Just one year ago, Shakirullah was living with his family in his native tribal region of South Waziristan, in Pakistan. The world Shakirullah knew in his village of Jandul revolved around his father, Noor Ali Khan, his mother, and three older brothers.
But Shakirullah's childhood in the rugged mountain region near the Afghan border came to a dramatic end last fall when his family sent him to a religious boarding school -- the nearby Salib madrasah in South Waziristan -- to receive instruction from conservative Islamist clerics.
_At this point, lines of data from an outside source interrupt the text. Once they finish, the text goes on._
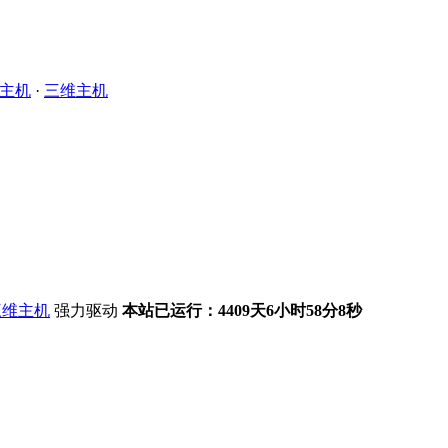
主机
·
三维主机
强力驱动
本站已运行：4409天6小时58分8秒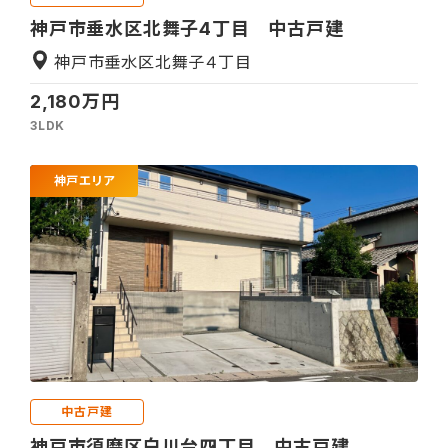
神戸市垂水区北舞子4丁目 中古戸建
神戸市垂水区北舞子４丁目
2,180万円
3LDK
神戸エリア
中古戸建
神戸市須磨区白川台四丁目 中古戸建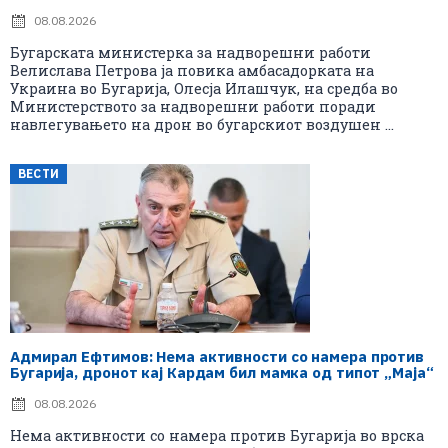
08.08.2026
Бугарската министерка за надворешни работи
Велислава Петрова ја повика амбасадорката на
Украина во Бугарија, Олесја Илашчук, на средба во
Министерството за надворешни работи поради
навлегувањето на дрон во бугарскиот воздушен ...
ВЕСТИ
Адмирал Ефтимов: Нема активности со намера против
Бугарија, дронот кај Кардам бил мамка од типот „Маја“
08.08.2026
Нема активности со намера против Бугарија во врска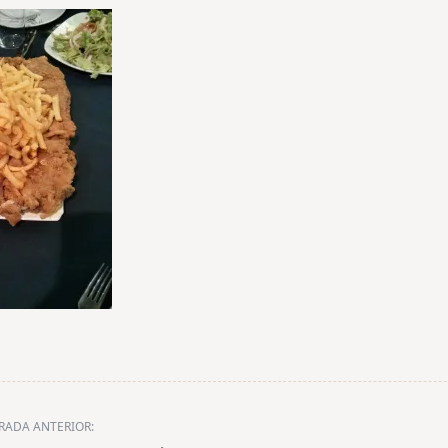
RADA ANTERIOR: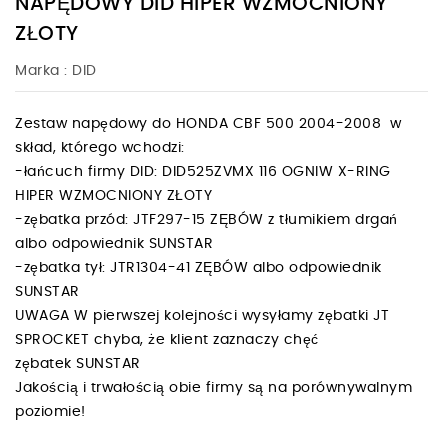
NAPĘDOWY DID HIPER WZMOCNIONY
ZŁOTY
Marka :
DID
Zestaw napędowy do HONDA CBF 500 2004-2008 w
skład, którego wchodzi:
-łańcuch firmy DID: DID525ZVMX 116 OGNIW X-RING
HIPER WZMOCNIONY ZŁOTY
-zębatka przód: JTF297-15 ZĘBÓW z tłumikiem drgań
albo odpowiednik SUNSTAR
-zębatka tył: JTR1304-41 ZĘBÓW albo odpowiednik
SUNSTAR
UWAGA W pierwszej kolejności wysyłamy zębatki JT
SPROCKET chyba, że klient zaznaczy chęć
zębatek SUNSTAR
Jakością i trwałością obie firmy są na porównywalnym
poziomie!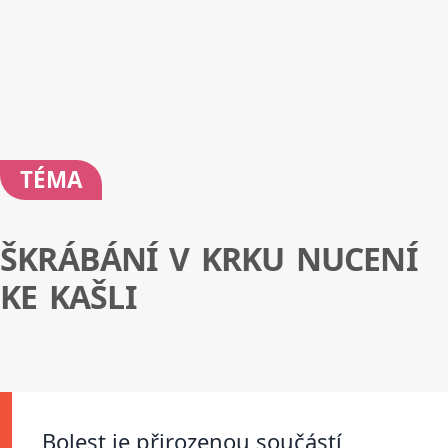
TÉMA
ŠKRÁBÁNÍ V KRKU NUCENÍ
KE KAŠLI
Bolest je přirozenou součástí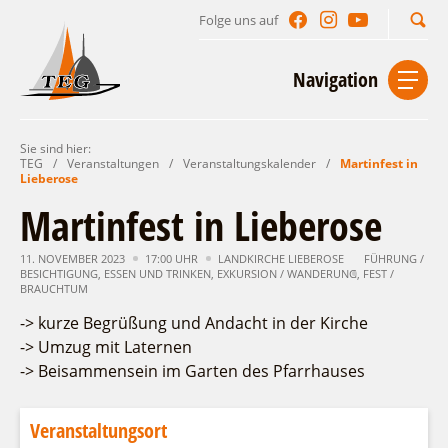
Folge uns auf
Suchbegriff
Navigation
Sie sind hier:
Start
Kontakt
Impressum
Datenschutz
TEG
/
Veranstaltungen
/
Veranstaltungskalender
/
Martinfest in
Lieberose
Urlaub im Leichhardt Land
Martinfest in Lieberose
Reisegebiet
Unterkünfte finden
11. NOVEMBER 2023
17:00 UHR
LANDKIRCHE LIEBEROSE
FÜHRUNG /
BESICHTIGUNG
Lieblingsorte
,
ESSEN UND TRINKEN
,
EXKURSION / WANDERUNG
,
FEST /
BRAUCHTUM
Gastgeberverzeichnis
Freizeit und Erholung
Camping
-> kurze Begrüßung und Andacht in der Kirche
Gastronomie
Sehenswertes
Auf & im Wasser
-> Umzug mit Laternen
Ferienhaus- und Campingpark „Ludwig
Veranstaltungen
Naturlehrpfad Ludwig Leichhardt
Leichhardt“
Per Rad
-> Beisammensein im Garten des Pfarrhauses
Buchbare Angebote
Spreewälder Seecamping
Zu Fuß
Veranstaltungskalender
Touristinformationen
Campingplatz am Mochowsee
Veranstaltungsort
Aktiverlebnisse
Individuell
Veranstaltungshöhepunkte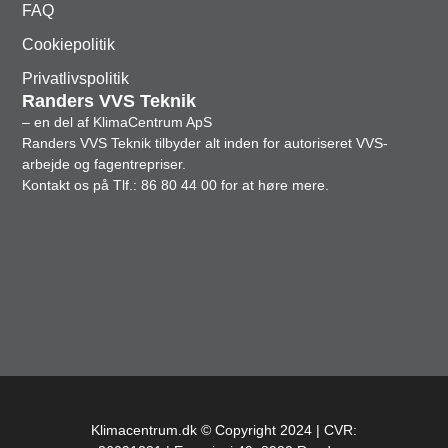
FAQ
Cookiepolitik
Privatlivspolitik
Randers VVS Teknik
– en del af KlimaCentrum ApS
Randers VVS Teknik tilbyder alt inden for autoriseret VVS-
arbejde og fagentrepriser.
Kontakt os på
Tlf.: 86 80 44 00
for at høre mere.
Klimacentrum.dk © Copyright 2024 | CVR: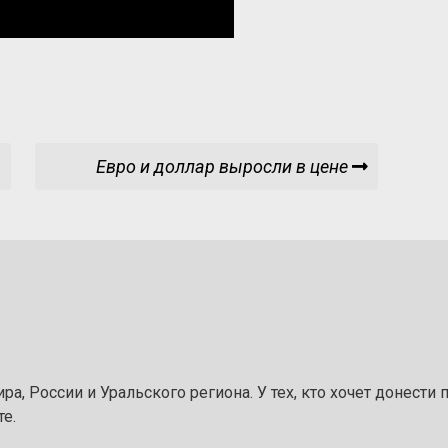
Next
Евро и доллар выросли в цене
Post
а, России и Уральского региона. У тех, кто хочет донести
е.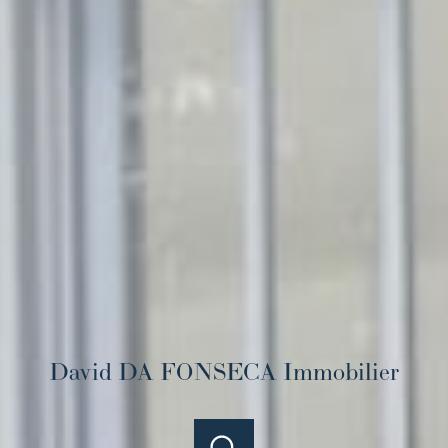
David DA FONSECA Immobilier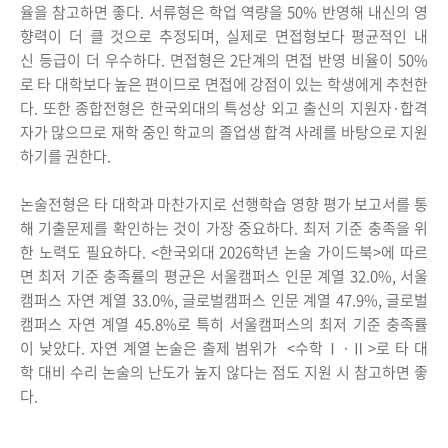
율을 참고하면 좋다. 서류형은 학업 역량을 50% 반영해 내신의 영
향력이 더 클 것으로 추정되며, 실제로 면접형보다 평균적인 내
신 등급이 더 우수하다. 면접형은 2단계의 면접 반영 비율이 50%
로 타 대학보다 높은 편이므로 면접에 강점이 있는 학생에게 추천한
다. 또한 종합전형은 한국외대의 특성상 외고 출신의 지원자·합격
자가 많으므로 재학 중인 학교의 졸업생 합격 사례를 바탕으로 지원
하기를 권한다.
논술전형은 타 대학과 마찬가지로 선행학습 영향 평가 보고서를 통
해 기출문제를 확인하는 것이 가장 중요하다. 최저 기준 충족을 위
한 노력도 필요하다. <한국외대 2026학년 논술 가이드북>에 따르
면 최저 기준 충족률의 평균은 서울캠퍼스 인문 계열 32.0%, 서울
캠퍼스 자연 계열 33.0%, 글로벌캠퍼스 인문 계열 47.9%, 글로벌
캠퍼스 자연 계열 45.8%로 특히 서울캠퍼스의 최저 기준 충족률
이 낮았다. 자연 계열 논술은 출제 범위가 <수학Ⅰ·Ⅱ>로 타 대
학 대비 수리 논술의 난도가 높지 않다는 점도 지원 시 참고하면 좋
다.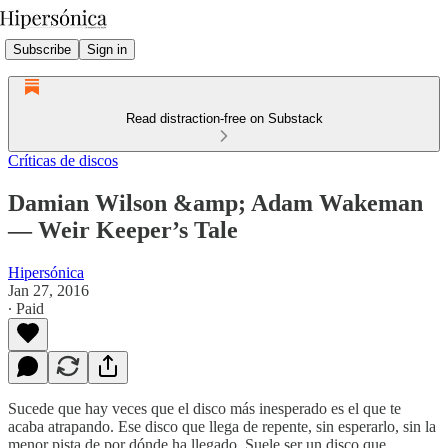
Subscribe
Sign in
Read distraction-free on Substack
Críticas de discos
Damian Wilson &amp; Adam Wakeman
— Weir Keeper’s Tale
Hipersónica
Jan 27, 2016
∙ Paid
Sucede que hay veces que el disco más inesperado es el que te
acaba atrapando. Ese disco que llega de repente, sin esperarlo, sin la
menor pista de por dónde ha llegado. Suele ser un disco que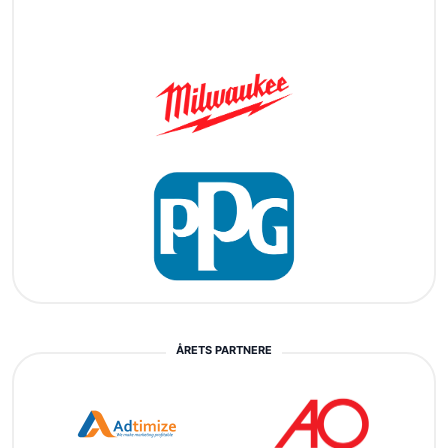
ÅRETS PARTNERE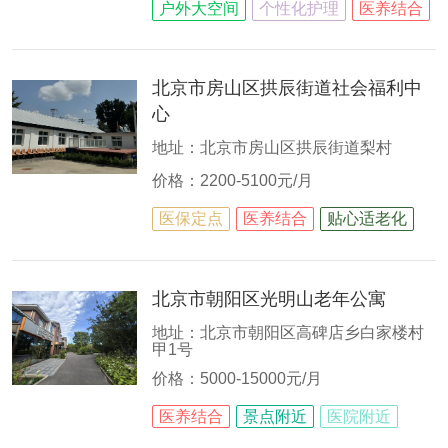
户外大空间
个性化护理
医养结合
北京市房山区拱辰街道社会福利中
心
地址：北京市房山区拱辰街道梨村
价格：2200-5100元/月
医保定点
医养结合
贴心适老化
北京市朝阳区光明山老年公寓
地址：北京市朝阳区高碑店乡白家楼村
甲1号
价格：5000-15000元/月
医养结合
景点附近
医院附近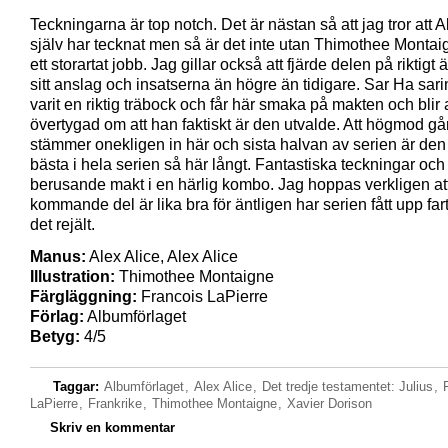
Teckningarna är top notch. Det är nästan så att jag tror att A
själv har tecknat men så är det inte utan Thimothee Montai
ett storartat jobb. Jag gillar också att fjärde delen på riktigt ä
sitt anslag och insatserna än högre än tidigare. Sar Ha sa
varit en riktig träbock och får här smaka på makten och blir 
övertygad om att han faktiskt är den utvalde. Att högmod går 
stämmer onekligen in här och sista halvan av serien är den 
bästa i hela serien så här långt. Fantastiska teckningar och
berusande makt i en härlig kombo. Jag hoppas verkligen at
kommande del är lika bra för äntligen har serien fått upp fa
det rejält.
Manus:
Alex Alice, Alex Alice
Illustration:
Thimothee Montaigne
Färgläggning:
Francois LaPierre
Förlag:
Albumförlaget
Betyg:
4/5
Taggar:
Albumförlaget
,
Alex Alice
,
Det tredje testamentet: Julius
,
LaPierre
,
Frankrike
,
Thimothee Montaigne
,
Xavier Dorison
Skriv en kommentar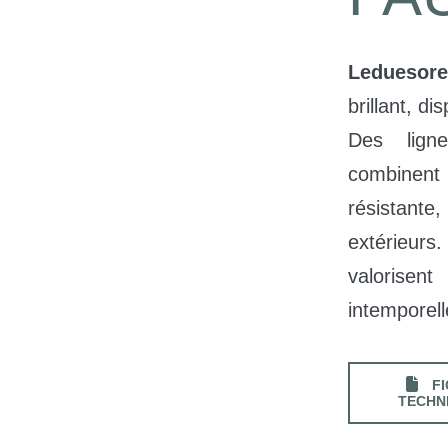
Leduesore
brillant, di
Des lign
combinen
résistante,
extérieur
valorisen
intemporell
FI
TECHN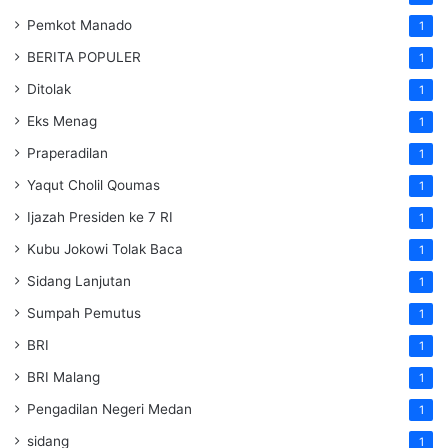
Pemkot Manado
1
BERITA POPULER
1
Ditolak
1
Eks Menag
1
Praperadilan
1
Yaqut Cholil Qoumas
1
Ijazah Presiden ke 7 RI
1
Kubu Jokowi Tolak Baca
1
Sidang Lanjutan
1
Sumpah Pemutus
1
BRI
1
BRI Malang
1
Pengadilan Negeri Medan
1
sidang
1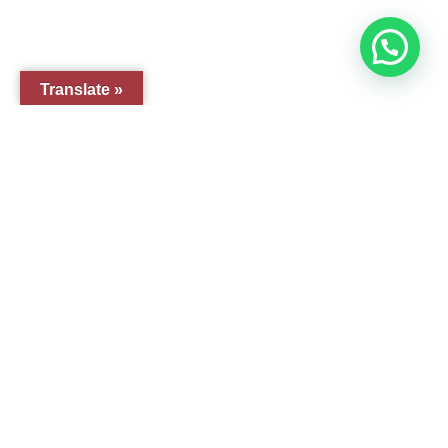
y el valioso artículo: “
Claves para construir su
belén”.
Así como nuestras novedades, ofertas y
promociones.
Translate »
Suscribirse al boletín
Webs Grupo Arte Pesebre
© 2005-2026 Arte Pesebre Valencia (España)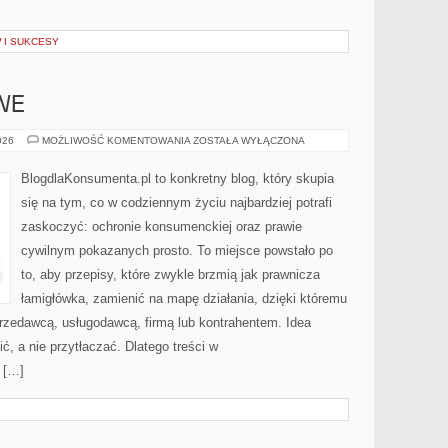
 I SUKCESY
WE
PRAWO
026
MOŻLIWOŚĆ KOMENTOWANIA
ZOSTAŁA WYŁĄCZONA
SPORTOWE
BlogdlaKonsumenta.pl to konkretny blog, który skupia
się na tym, co w codziennym życiu najbardziej potrafi
zaskoczyć: ochronie konsumenckiej oraz prawie
cywilnym pokazanych prosto. To miejsce powstało po
to, aby przepisy, które zwykle brzmią jak prawnicza
łamigłówka, zamienić na mapę działania, dzięki któremu
przedawcą, usługodawcą, firmą lub kontrahentem. Idea
ć, a nie przytłaczać. Dlatego treści w
 […]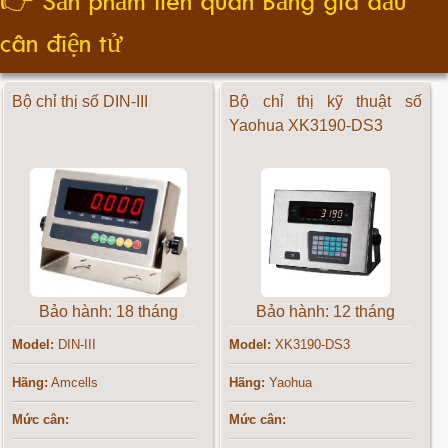
👉
Sản phẩm liên quan Bảng giá đầu
cân điện tử
Bộ chỉ thị số DIN-III
Bộ chỉ thị kỹ thuật số
Yaohua XK3190-DS3
Bảo hành: 18 tháng
Bảo hành: 12 tháng
Model:
DIN-III
Model:
XK3190-DS3
Hãng:
Amcells
Hãng:
Yaohua
Mức cân:
Mức cân: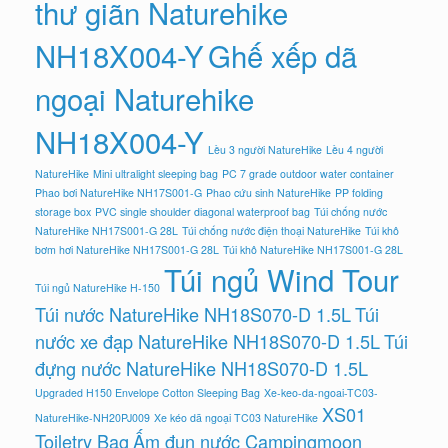
thư giãn Naturehike
NH18X004-Y
Ghế xếp dã
ngoại Naturehike
NH18X004-Y
Lều 3 người NatureHike
Lều 4 người
NatureHike
Mini ultralight sleeping bag
PC 7 grade outdoor water container
Phao bơi NatureHike NH17S001-G
Phao cứu sinh NatureHike
PP folding
storage box
PVC single shoulder diagonal waterproof bag
Túi chống nước
NatureHike NH17S001-G 28L
Túi chống nước điện thoại NatureHike
Túi khô
bơm hơi NatureHike NH17S001-G 28L
Túi khô NatureHike NH17S001-G 28L
Túi ngủ Wind Tour
Túi ngủ NatureHike H-150
Túi nước NatureHike NH18S070-D 1.5L
Túi
nước xe đạp NatureHike NH18S070-D 1.5L
Túi
đựng nước NatureHike NH18S070-D 1.5L
Upgraded H150 Envelope Cotton Sleeping Bag
Xe-keo-da-ngoai-TC03-
XS01
NatureHike-NH20PJ009
Xe kéo dã ngoại TC03 NatureHike
Toiletry Bag
Ấm đun nước Campingmoon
The boy says teachers had taught him the Koran for half a year, then gave him an explosives-packed suicide vest and took him across the border into Afghanistan.
Shakirullah was picked up before he could blow himself up near U.S. troops, a mission that minders at his Pakistani madrasah assured him would bring him eternal life.
He is now being held at a facility run by Afghanistan's national intelligence service -- a detention center that keeps the teenager separated from older Taliban fighters, hardened criminals, and convicted murderers.
When Afghan officials allowed RFE/RL's Radio Free Afghanistan into the facility to interview Shakirullah, the boy describes a militant network in Pakistan that "forced" him to become a suicide bomber. The teen also directly implicates clerics at the madrasah as being part of that network.
"[I was attending] Salib madrasah. About 50 other people were attending," Shakirullah said. "The teachers were all from Pakistan. I was there for five or six months."
Shakirullah says that his instruction focused entirely on the Koran while he was at the madrasah. But he says the clerics started urging him to become a suicide bomber after he finished studying the Koran.
Shakirullah also says several of the teachers at the madrasah told him that he would "never die" if he sacrificed himself as a suicide bomber in neighboring Afghanistan.
According to Shakirullah, his teachers increased their pressure on him to commit a suicide-bomb attack after he asked to see his mother and father. He says his teachers told him he was not allowed to see his parents before the attack, but assured him that he would "come back" to see them afterward.
Shakirullah identifies a teacher at the madrasah named Azizullah as the person who transported him across the border into Afghanistan's Khost Province, urging him to blow himself up. He says Azizullah also provided him with an explosives-laden vest and instructed him to detonate the device when he got close to a group of U.S. soldiers.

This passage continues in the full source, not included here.